Whether she used her drive to take down her dragons or to simply build walls around herself and shut out the world, he didn’t know.

“Is this the ‘stay in school and don’t do drugs’ portion of tonight’s event? Cause I’ve heard the speeches and read the pamphlets.”

Oh. And the attitude of a fighter. She had that, too.

He’d probably have to shovel it out of his office after he kicked her out.

“If you think an education is so beneath you, then what do you think is important?”

“To be the biggest, baddest, strongest chick in the ring so I can fight anybody. Everybody. And win.”

“You don’t need any of those things.”

Lifting an eyebrow, she stared at him with a bless-your-little-heart look.

“I’m not saying some smart fat-ass dude who’s been gorging himself on Ho-Hos and Coke for twenty years could come in and kick ass.”

She rolled her eyes. “Thank goodness.”

“What I am saying is, yes, you have to be in good shape.
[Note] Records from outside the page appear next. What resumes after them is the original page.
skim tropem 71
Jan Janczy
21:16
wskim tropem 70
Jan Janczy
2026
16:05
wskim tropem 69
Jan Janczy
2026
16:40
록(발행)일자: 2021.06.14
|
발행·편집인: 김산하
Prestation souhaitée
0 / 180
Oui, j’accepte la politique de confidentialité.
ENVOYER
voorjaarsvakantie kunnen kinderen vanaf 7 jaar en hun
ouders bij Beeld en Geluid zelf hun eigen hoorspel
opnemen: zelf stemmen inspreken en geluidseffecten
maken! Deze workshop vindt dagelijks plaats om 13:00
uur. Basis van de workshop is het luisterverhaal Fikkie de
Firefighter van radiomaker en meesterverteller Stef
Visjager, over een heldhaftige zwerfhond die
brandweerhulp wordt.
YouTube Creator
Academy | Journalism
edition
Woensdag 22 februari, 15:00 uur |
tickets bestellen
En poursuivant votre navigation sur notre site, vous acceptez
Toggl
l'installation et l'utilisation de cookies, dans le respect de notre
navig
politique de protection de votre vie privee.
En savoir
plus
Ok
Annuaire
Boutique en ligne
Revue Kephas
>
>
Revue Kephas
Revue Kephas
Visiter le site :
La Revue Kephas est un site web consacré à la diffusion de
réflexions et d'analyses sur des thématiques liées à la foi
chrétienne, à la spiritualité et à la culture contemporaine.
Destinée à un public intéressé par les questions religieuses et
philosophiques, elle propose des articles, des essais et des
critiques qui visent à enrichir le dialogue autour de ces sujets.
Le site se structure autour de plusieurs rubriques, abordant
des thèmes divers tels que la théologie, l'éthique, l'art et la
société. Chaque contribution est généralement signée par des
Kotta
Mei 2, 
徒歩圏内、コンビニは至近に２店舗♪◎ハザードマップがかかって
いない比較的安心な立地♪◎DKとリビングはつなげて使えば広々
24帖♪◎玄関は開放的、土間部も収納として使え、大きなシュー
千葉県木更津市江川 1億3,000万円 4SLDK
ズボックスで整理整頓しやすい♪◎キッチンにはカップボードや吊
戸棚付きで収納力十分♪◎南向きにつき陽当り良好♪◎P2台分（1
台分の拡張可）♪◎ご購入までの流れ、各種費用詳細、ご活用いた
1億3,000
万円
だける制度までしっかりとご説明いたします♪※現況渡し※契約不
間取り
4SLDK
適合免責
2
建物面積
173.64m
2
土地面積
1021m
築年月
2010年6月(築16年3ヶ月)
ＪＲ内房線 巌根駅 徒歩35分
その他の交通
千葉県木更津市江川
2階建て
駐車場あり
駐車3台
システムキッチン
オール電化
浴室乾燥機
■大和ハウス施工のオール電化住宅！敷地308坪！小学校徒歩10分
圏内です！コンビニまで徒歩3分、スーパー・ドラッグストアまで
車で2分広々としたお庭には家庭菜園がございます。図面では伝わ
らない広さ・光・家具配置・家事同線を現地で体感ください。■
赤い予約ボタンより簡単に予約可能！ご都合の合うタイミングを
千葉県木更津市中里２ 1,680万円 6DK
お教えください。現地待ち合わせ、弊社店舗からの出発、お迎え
You have to eat right and work out a hell of a lot, but those things will only get you so far.”

“And the next step is…”

She hissed at the last word, and he ground his teeth for a reason other than his busy schedule. “Being smart is what you need. That’s what makes a great fighter. Training, being healthy can only get you to a certain level. Intelligence and cunning are the only two things that make a good fighter a legend.”
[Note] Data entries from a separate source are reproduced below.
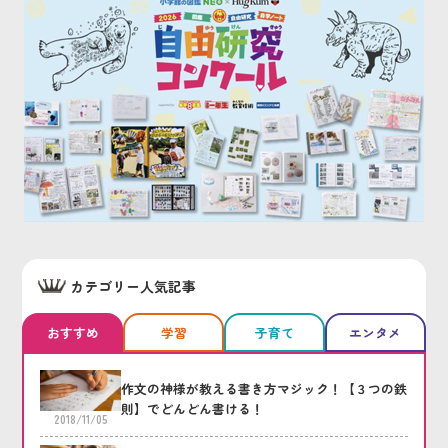
カテゴリー人気記事
おすすめ
学習
子育て
エンタメ
作文の神様が教える書き方マジック！【３つの鉄
則】でどんどん書ける！
2018/11/05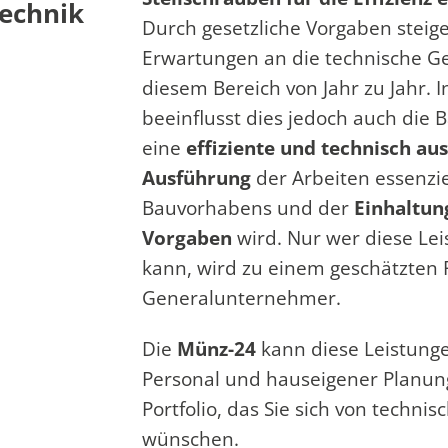
technik
Durch gesetzliche Vorgaben steig
Erwartungen an die technische G
diesem Bereich von Jahr zu Jahr. 
beeinflusst dies jedoch auch die 
eine
effiziente und technisch au
Ausführung
der Arbeiten essenzie
Bauvorhabens und der
Einhaltun
Vorgaben
wird. Nur wer diese Lei
kann, wird zu einem geschätzten 
Generalunternehmer.
Die
Münz-24
kann diese Leistunge
Personal und hauseigener Planung
Portfolio, das Sie sich von techni
wünschen.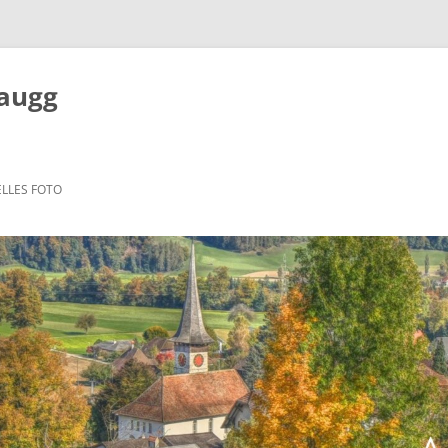
Zaugg
LLES FOTO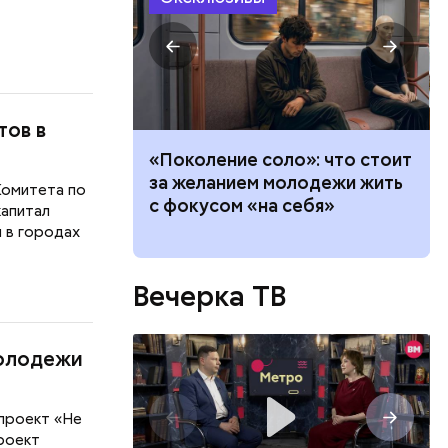
тов в
теле: четыре
«Поколение соло»: что стоит
и, которые
за желанием молодежи жить
Комитета по
 тревогу
с фокусом «на себя»
капитал
 в городах
Вечерка ТВ
молодежи
проект «Не
Проект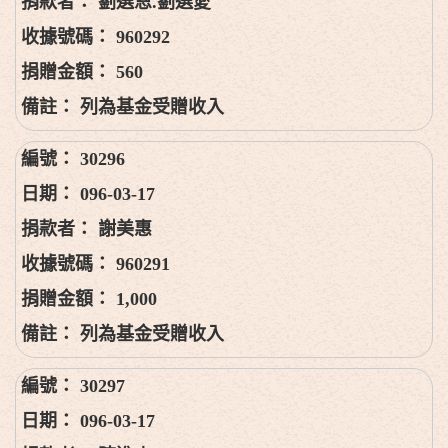
劉選恩.劉選愛
960292
560
列為基金受贈收入
30296
096-03-17
謝美惠
960291
1,000
列為基金受贈收入
30297
096-03-17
“But part of that still comes down to training.”

“So you think if I trained you for a year...”

Her eyes lit up.

“Which I’m
not
doing. If I put you in a ring with a dummy and taught you how to move, could you win every match no matter who you fought?”

“No. Hand-to-hand real fights are the only way to really learn. And,” she got louder as he opened his mouth to cut her off. “Studying your opponents—”

“Studying. Did you catch that word leaving your mouth?”

“Yes,” she grumbled.

“You have to be able to anticipate your opponent’s next move, counter it and gain your advantage. Being smart is everything in this sport. Hell, any sport. Ours just has a very steep learning curve if you fail.”